(herein defined as alpacas and llamas, but not including vicuna or guanaco)
We have been investigating the environmental impact of camelids for several years. These studies have included containment and shelter, feed intake, water intake, fecal output, fecal examination for important pathogens, and pasture management. These studies have allowed us to make a number of statements.
Containment and shelter
Camelids are easily contained and rarely challenge fencing. These species do not perform activities that are destructive to fencing or wooden structures and rarely jump through, over, or under fences. Shelter must be provided for protection against adverse weather conditions. We have determined that alpacas require a minimum of 8 square feet per animal and llamas a minimum of 10 square feet per animal. Three sided shelters with a roof are adequate for this requirement.
Feed and water intake and fecal output
Camelids consume approximately similar amounts of water as compared with goats (approximately 1 to 1.5 gallons per head per day for alpacas; 2 to 3 gallons per head per day for llamas). Daily urine output of alpacas (average adult body weight 125 to 165 lbs.) and llamas (average adult body weight 250 to 350 lbs.) are similar to that of sheep (average adult body weight 150 to 300 lbs.) and goats (average adult body weight 125 to 200 lbs.). Thus, the biological equivalency to sheep is approximately 1.0. Camelids consume a relatively lower percentage of their body weight in dry matter on a daily basis as compared with sheep and goats. Sheep and goats are expected to consume approximately 2.5% of their body weight per day (e.g. 200 lbs. sheep consumes 5 lbs. dry matter per day or 16.6 lbs. grass (assuming 30% dry matter of grass). Alpacas and llamas are expected to consume approximately 1.8% of their body weight per day in dry matter (e.g. a 200 lbs. camelid would consume approximately 3.6 lbs. dry matter or 12 lbs. grass per day (assuming 30% dry matter of grass). Fecal output is proportional to dry matter intake. Thus, the biological equivalency to sheep is approximately 0.72. Based on these findings, we consider camelids to be a low risk for ground water contamination (see further comments in pasture management).
Urine is a necessary by-product of life. Water is a vital nutrient for digestion and metabolic processes. Marcilese et al (1994) determined water turnover in llamas. In winter, body water was estimated as 659 ml/kg with a daily water turnover of 116 ml/kg0.82. In spring and summer, daily water turnover was increased. Daily water turnover in lactating llamas in summer was approximately 396 ml/kg0.82 and that of non-lactating llamas was 260 ml/kg0.82. In studies of water consumption, alpacas consumed similar water on a body weight basis as compared with goats.

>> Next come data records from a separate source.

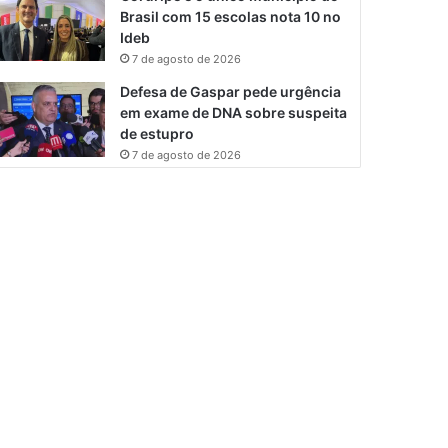
Brasil com 15 escolas nota 10 no
Ideb
7 de agosto de 2026
Defesa de Gaspar pede urgência
em exame de DNA sobre suspeita
de estupro
7 de agosto de 2026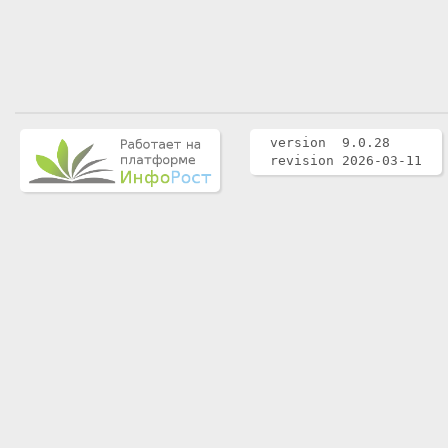
version 9.0.28
revision 2026-03-11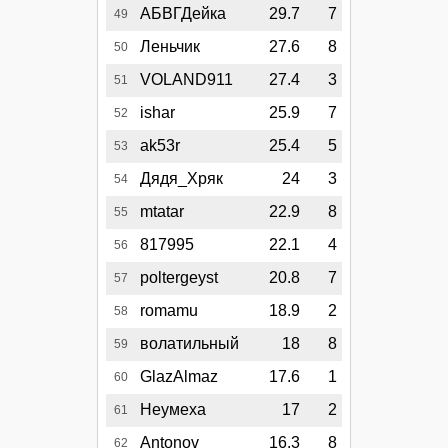
АБВГДейка
29.7
7
49
Леньчик
27.6
8
50
VOLAND911
27.4
3
51
ishar
25.9
7
52
ak53r
25.4
5
53
Дядя_Хряк
24
3
54
mtatar
22.9
8
55
817995
22.1
4
56
poltergeyst
20.8
7
57
romamu
18.9
2
58
волатильный
18
8
59
GlazAlmaz
17.6
1
60
Неумеха
17
2
61
Antonov
16.3
8
62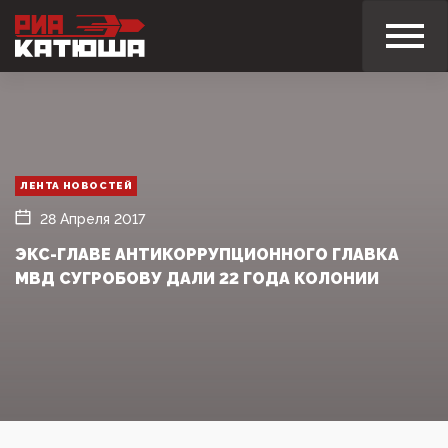
ЛЕНТА НОВОСТЕЙ
28 Апреля 2017
ЭКС-ГЛАВЕ АНТИКОРРУПЦИОННОГО ГЛАВКА
МВД СУГРОБОВУ ДАЛИ 22 ГОДА КОЛОНИИ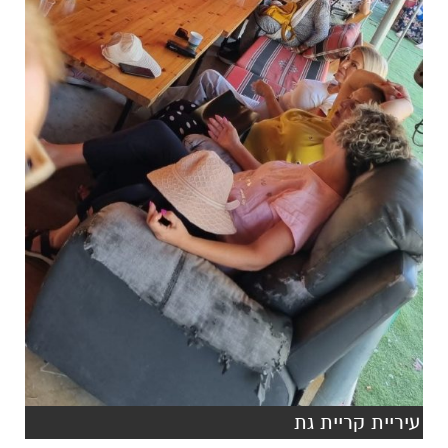
עיריית קריית גת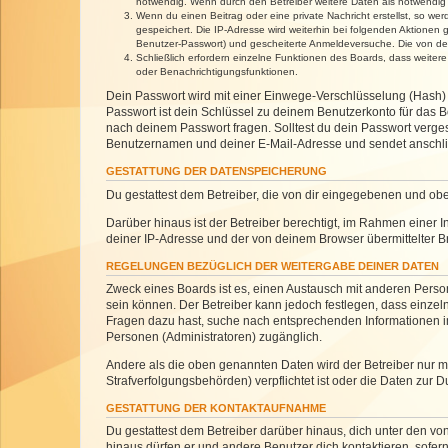
notwendig. Wenn durch den Betreiber weitere Daten als notwendig fe
Wenn du einen Beitrag oder eine private Nachricht erstellst, so we
gespeichert. Die IP-Adresse wird weiterhin bei folgenden Aktionen
Benutzer-Passwort) und gescheiterte Anmeldeversuche. Die von dein
Schließlich erfordern einzelne Funktionen des Boards, dass weite
oder Benachrichtigungsfunktionen.
Dein Passwort wird mit einer Einwege-Verschlüsselung (Hash) g
Passwort ist dein Schlüssel zu deinem Benutzerkonto für das Bo
nach deinem Passwort fragen. Solltest du dein Passwort verg
Benutzernamen und deiner E-Mail-Adresse und sendet anschlie
GESTATTUNG DER DATENSPEICHERUNG
Du gestattest dem Betreiber, die von dir eingegebenen und ob
Darüber hinaus ist der Betreiber berechtigt, im Rahmen einer
deiner IP-Adresse und der von deinem Browser übermittelter B
REGELUNGEN BEZÜGLICH DER WEITERGABE DEINER DATEN
Zweck eines Boards ist es, einen Austausch mit anderen Personen
sein können. Der Betreiber kann jedoch festlegen, dass einzeln
Fragen dazu hast, suche nach entsprechenden Informationen im 
Personen (Administratoren) zugänglich.
Andere als die oben genannten Daten wird der Betreiber nur mit
Strafverfolgungsbehörden) verpflichtet ist oder die Daten zur D
GESTATTUNG DER KONTAKTAUFNAHME
Du gestattest dem Betreiber darüber hinaus, dich unter den von
hinaus dürfen er und andere Benutzer dich kontaktieren, sofern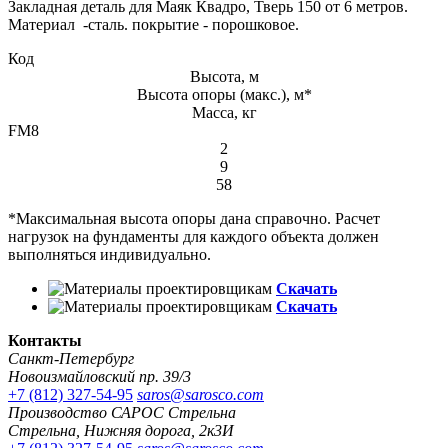
Закладная деталь для Маяк Квадро, Тверь 150 от 6 метров.
Материал -сталь. покрытие - порошковое.
Код
Высота, м
Высота опоры (макс.), м*
Масса, кг
FM8
2
9
58
*Максимальная высота опоры дана справочно. Расчет
нагрузок на фундаменты для каждого объекта должен
выполняться индивидуально.
Скачать
Скачать
Контакты
Санкт-Петербург
Новоизмайловский пр. 39/3
+7 (812) 327-54-95
saros@sarosco.com
Производство САРОС Стрельна
Стрельна, Нижняя дорога, 2к3И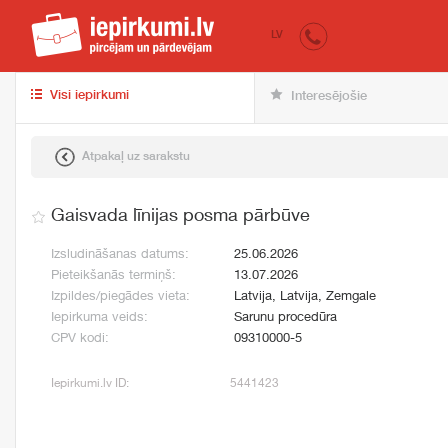
iepirkumi.lv
pir
LV
Visi iepirkumi
Interesējošie
Atpakaļ uz sarakstu
Gaisvada līnijas posma pārbūve
Izsludināšanas datums:
25.06.2026
Pieteikšanās termiņš:
13.07.2026
Izpildes/piegādes vieta:
Latvija, Latvija, Zemgale
Iepirkuma veids:
Sarunu procedūra
CPV kodi:
09310000-5
Iepirkumi.lv ID:
5441423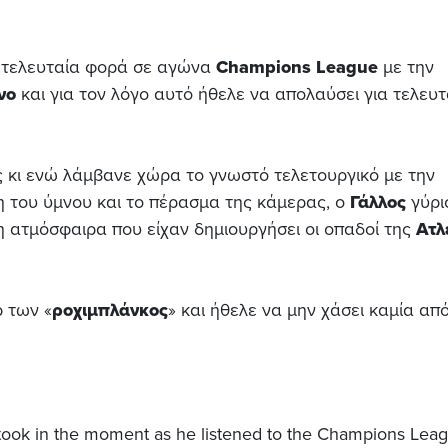
 τελευταία φορά σε αγώνα
Champions League
με την
νο
και για τον λόγο αυτό ήθελε να απολαύσει για τελευτ
ς κι ενώ λάμβανε χώρα το γνωστό τελετουργικό με την
 του ύμνου και το πέρασμα της κάμερας, ο
Γάλλος
γύρι
 ατμόσφαιρα που είχαν δημιουργήσει οι οπαδοί της
Ατλ
ρ των «
ροχιμπλάνκος
» και ήθελε να μην χάσει καμία από
ook in the moment as he listened to the Champions Lea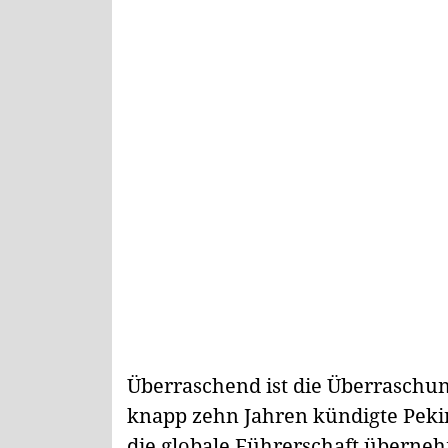
Überraschend ist die Überraschu
knapp zehn Jahren kündigte Pekin
die globale Führerschaft überneh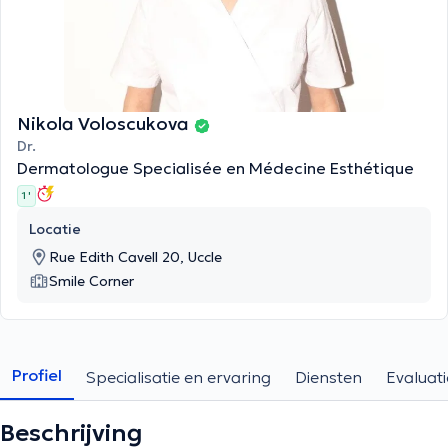
Nikola Voloscukova
Dr.
Dermatologue Specialisée en Médecine Esthétique
1 '
Locatie
Rue Edith Cavell 20, Uccle
Smile Corner
Profiel
Specialisatie en ervaring
Diensten
Evaluati
Beschrijving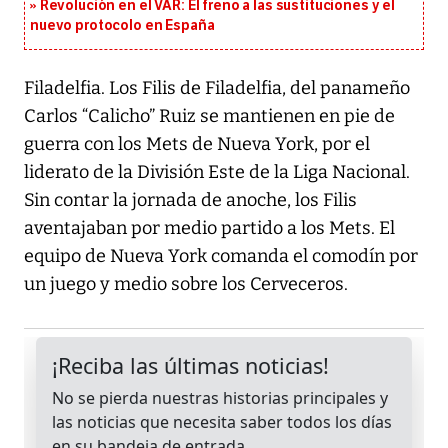
Revolución en el VAR: El freno a las sustituciones y el
nuevo protocolo en España
Filadelfia. Los Filis de Filadelfia, del panameño
Carlos “Calicho” Ruiz se mantienen en pie de
guerra con los Mets de Nueva York, por el
liderato de la División Este de la Liga Nacional.
Sin contar la jornada de anoche, los Filis
aventajaban por medio partido a los Mets. El
equipo de Nueva York comanda el comodín por
un juego y medio sobre los Cerveceros.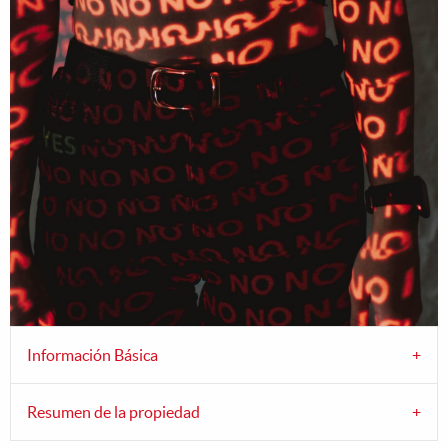
Información Básica
Resumen de la propiedad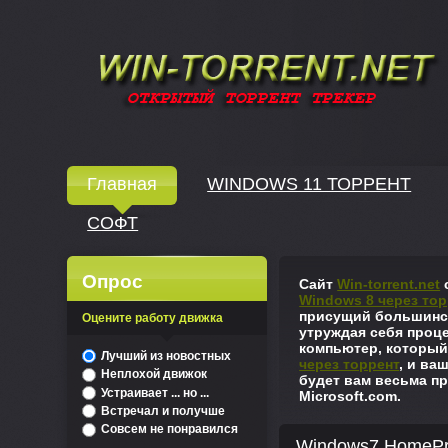
Windows скачать через торрент
Главная
WINDOWS 11 ТОРРЕНТ
СОФТ
↓
Опрос
Сайт
Win-torrent.net
с
Windows 8 через тор
присущий большинст
Оцените работу движка
утруждая себя проце
компьютер, который
^
Лучший из новостных
через торрент
, и ва
Неплохой движок
будет вам весьма пр
Устраивает ... но ...
Microsoft.com.
Встречал и получше
Совсем не понравился
Windows7 HomePre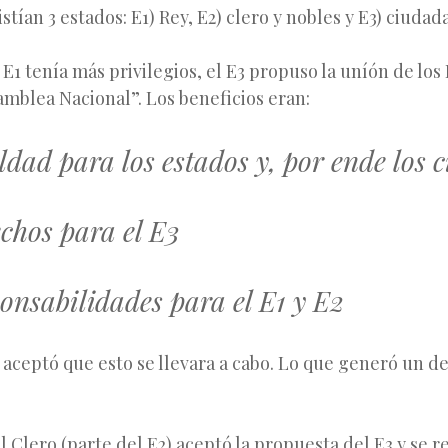
stían 3 estados: E1) Rey, E2) clero y nobles y E3) ciudad
 E1 tenía más privilegios, el E3
propuso la uníón de los
mblea Nacional”. Los beneficios eran:
ldad para los estados y, por ende los
chos para el E3
onsabilidades para el E1 y E2
o aceptó que esto se llevara a cabo. Lo que generó un 
 Clero (parte del E2) aceptó la propuesta del E3 y se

Rubsamen et al (1975) determined that llamas consumed 62 ml/kg0.82/24 hours and goats consumed 59 ml/kg0.82/24 hours. Thus, a 60 kg alpaca will consume less than 1 gallon (3.7 L) of water per day. Urine production is expected to approximate 10 to 15 ml/kg/24 hours. Thus, a 60 kg alpaca will produce approximately 1 quart (600 to 900 ml) of urine per day.
Pesticides are uncommonly used in alpacas because of the limited need to do so. Thus, the potential environmental impact is negligible.
Compared with traditional livestock species, camelids are not known to be carriers of important pathogens (e.g. Johne’s disease, Salmonella sp., E. coli OH:157, etc) and are uncommon carriers of secondary pathogens (e.g. Cryptosporidium sp., Giardia sp). In our studies involving random sampling of farms with alpacas and llamas, we have not found Salmonella sp or Johne’s Disease organisms. In a study performed by the University of California at Davis, they did not find E coli OH:157 or Cryptosporidium sp in camelid feces. Compared with traditional livestock species, we do not consider camelids to be a source of concern for potential pathogens to the human population.
Camelids have a unique instinctual trait with respect to deposition of feces and urine as compared with all traditional livestock. The camelids form "dung piles" in pastures. These dung piles are the animal kingdom equivalent of "community toilets." Thus, these animals are extremely hygienic as compared with horses, cattle, sheep, and goats. These dung piles allow pastures to be cleaned effectively and efficiently on a regular basis. This is rarely done in other livestock because of the necessity to clean the entire pasture, not selected areas. In our research, dung piles will consume approximately 10% of the pasture if kept cleaned on a regular basis. Without cleaning, pasture consumption increases to approximately 20%. Thus, the pasture contamination equivalency of camelids as compared with other livestock is approximately 0.1 to 0.2. Cleaning of dung piles with composting of manure allows for further limitation of any risk of ground water contamination.
Based on our research to date, we consider camelids to be one of the lowest risk species in North American agriculture with respect to potential human exposure to pathogens or to byproducts of the animals’ waste. This species seems ideally suited to "urban farm" settings.